Ernesto e um grupo cada vez maior de pessoas intersexo lutam para que essa cirurgia seja proibida. Eles acreditam que a pessoa deve ter o direito de crescer com as características do próprio corpo e optar por escolher, ou não, algum dos gêneros quando crescer, sem passar por um procedimento cirúrgico que consideram desnecessário, que deixa cicatrizes, traumas e pode atrapalhar a sexualidade.
A ONU também é a favor de que a cirurgia não seja realizada e pressiona os países pela proibição. “Crianças intersexo não precisam ser consertadas. Elas são perfeitas exatamente como são”, diz o site da Organização.
Intersexo é sobre sexo, e não gênero
Sexo e gênero são termos normalmente confundidos. Enquanto o primeiro é comumente usado para falar sobre as características biológicas do corpo, o segundo define as características sociais das pessoas. O sexo masculino é definido pela presença de pênis, testículo ou cromossomos XY. Já o gênero masculino tem a ver com comportamentos comumente aceitos como de homem.
Quando se fala em pessoas intersexo, fala-se de biologia. Essas pessoas nascem com características sexuais ambíguas. Mas seu gênero pode ser o que escolherem: feminino, masculino ou outro.

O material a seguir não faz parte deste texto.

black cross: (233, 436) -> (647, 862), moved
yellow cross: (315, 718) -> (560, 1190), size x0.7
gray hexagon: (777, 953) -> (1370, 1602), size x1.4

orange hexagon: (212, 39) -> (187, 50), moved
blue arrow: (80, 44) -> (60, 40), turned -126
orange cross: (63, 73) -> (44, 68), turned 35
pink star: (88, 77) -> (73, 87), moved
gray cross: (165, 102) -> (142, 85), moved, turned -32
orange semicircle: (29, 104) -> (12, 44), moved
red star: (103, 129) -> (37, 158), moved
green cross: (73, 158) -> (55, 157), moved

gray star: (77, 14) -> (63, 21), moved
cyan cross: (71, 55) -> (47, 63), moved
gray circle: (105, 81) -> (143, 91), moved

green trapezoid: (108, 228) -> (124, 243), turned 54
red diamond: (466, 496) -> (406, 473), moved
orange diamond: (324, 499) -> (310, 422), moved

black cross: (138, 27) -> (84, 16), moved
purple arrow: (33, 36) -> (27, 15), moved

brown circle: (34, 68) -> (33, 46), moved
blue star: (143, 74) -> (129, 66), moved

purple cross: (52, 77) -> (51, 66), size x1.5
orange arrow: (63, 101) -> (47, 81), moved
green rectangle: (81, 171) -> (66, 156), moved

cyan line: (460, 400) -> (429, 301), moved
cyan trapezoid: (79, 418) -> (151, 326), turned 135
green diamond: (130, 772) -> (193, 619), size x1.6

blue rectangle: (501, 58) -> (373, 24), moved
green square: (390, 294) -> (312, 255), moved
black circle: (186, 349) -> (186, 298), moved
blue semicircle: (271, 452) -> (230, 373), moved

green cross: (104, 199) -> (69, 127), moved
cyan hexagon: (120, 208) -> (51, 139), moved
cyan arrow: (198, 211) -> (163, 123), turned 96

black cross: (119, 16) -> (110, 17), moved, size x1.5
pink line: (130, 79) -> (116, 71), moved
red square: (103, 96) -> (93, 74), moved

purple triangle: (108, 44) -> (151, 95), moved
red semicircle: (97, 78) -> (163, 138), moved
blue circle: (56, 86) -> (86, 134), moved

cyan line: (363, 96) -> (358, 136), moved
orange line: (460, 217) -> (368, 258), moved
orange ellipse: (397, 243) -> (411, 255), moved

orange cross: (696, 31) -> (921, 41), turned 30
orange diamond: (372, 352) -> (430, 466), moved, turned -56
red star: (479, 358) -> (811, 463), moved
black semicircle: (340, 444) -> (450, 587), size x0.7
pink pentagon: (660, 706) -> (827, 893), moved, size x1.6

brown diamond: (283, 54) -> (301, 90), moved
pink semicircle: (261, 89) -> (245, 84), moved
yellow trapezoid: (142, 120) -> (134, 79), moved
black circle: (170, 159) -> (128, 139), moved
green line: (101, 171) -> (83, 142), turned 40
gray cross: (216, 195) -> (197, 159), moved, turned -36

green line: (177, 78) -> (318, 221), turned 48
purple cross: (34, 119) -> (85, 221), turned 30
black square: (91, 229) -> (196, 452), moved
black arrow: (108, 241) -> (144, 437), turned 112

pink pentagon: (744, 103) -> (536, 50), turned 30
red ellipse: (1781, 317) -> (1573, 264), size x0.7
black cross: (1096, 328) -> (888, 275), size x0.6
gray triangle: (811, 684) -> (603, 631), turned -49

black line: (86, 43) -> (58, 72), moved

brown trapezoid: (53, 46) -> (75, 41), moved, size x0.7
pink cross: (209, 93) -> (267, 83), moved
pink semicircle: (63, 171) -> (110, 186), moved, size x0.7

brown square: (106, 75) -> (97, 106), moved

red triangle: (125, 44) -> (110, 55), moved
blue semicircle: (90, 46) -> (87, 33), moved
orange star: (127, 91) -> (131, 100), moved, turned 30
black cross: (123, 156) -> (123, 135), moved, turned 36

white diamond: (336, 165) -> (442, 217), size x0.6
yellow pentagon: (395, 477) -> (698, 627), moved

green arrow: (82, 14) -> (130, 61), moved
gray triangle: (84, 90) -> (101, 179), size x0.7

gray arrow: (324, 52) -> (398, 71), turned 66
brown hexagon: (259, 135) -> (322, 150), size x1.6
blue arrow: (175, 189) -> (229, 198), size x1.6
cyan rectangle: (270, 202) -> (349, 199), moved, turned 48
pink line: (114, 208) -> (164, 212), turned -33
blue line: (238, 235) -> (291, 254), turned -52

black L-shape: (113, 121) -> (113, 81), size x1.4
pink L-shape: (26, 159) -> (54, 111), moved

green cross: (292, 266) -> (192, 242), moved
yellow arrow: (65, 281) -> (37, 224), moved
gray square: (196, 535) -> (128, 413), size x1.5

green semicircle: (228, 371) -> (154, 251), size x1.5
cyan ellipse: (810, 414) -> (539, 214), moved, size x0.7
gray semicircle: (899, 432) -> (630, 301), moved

Ernesto, por exemplo, foi criado também como menino, mas nunca se identificou com a escolha dos pais. “Eu nunca me identifiquei como menino nem menina. E, na adolescência, passei por umas questões complicadas. Tinha a igreja e a coisa de não ter certeza sobre meu gênero. Mas com 17, 18 anos, comecei a entender melhor. Hoje, não me identifico nem como homem nem como mulher”, explica.
Nem sempre a pessoa se identifica com a escolha dos pais
A analista de informática Denise Fernandes, 31, foi criada como menino, mas sempre se viu como mulher. “Na adolescência, meus pais me obrigaram a fazer uma cirurgia forçada para descer os testículos e me injetavam ‘vitaminas’, que suspeito serem hormônios. Mas meu corpo nunca desenvolveu as características masculinas, e eu sempre me vi como mulher. Há dez anos, um exame mostrou que eu tenho um útero subdesenvolvido e descobri que sou intersexo”, conta.
Mas, antes de saber, ela já tinha decidido viver como uma mulher trans, sem nem imaginar que seu corpo naturalmente tinha as características ligadas ao feminino. “Fui forçada ser criada como menino. Desde criança até o final da minha adolescência, eu apanhei de todas as maneiras existentes de meus pais por me comportar como menina”, diz ela.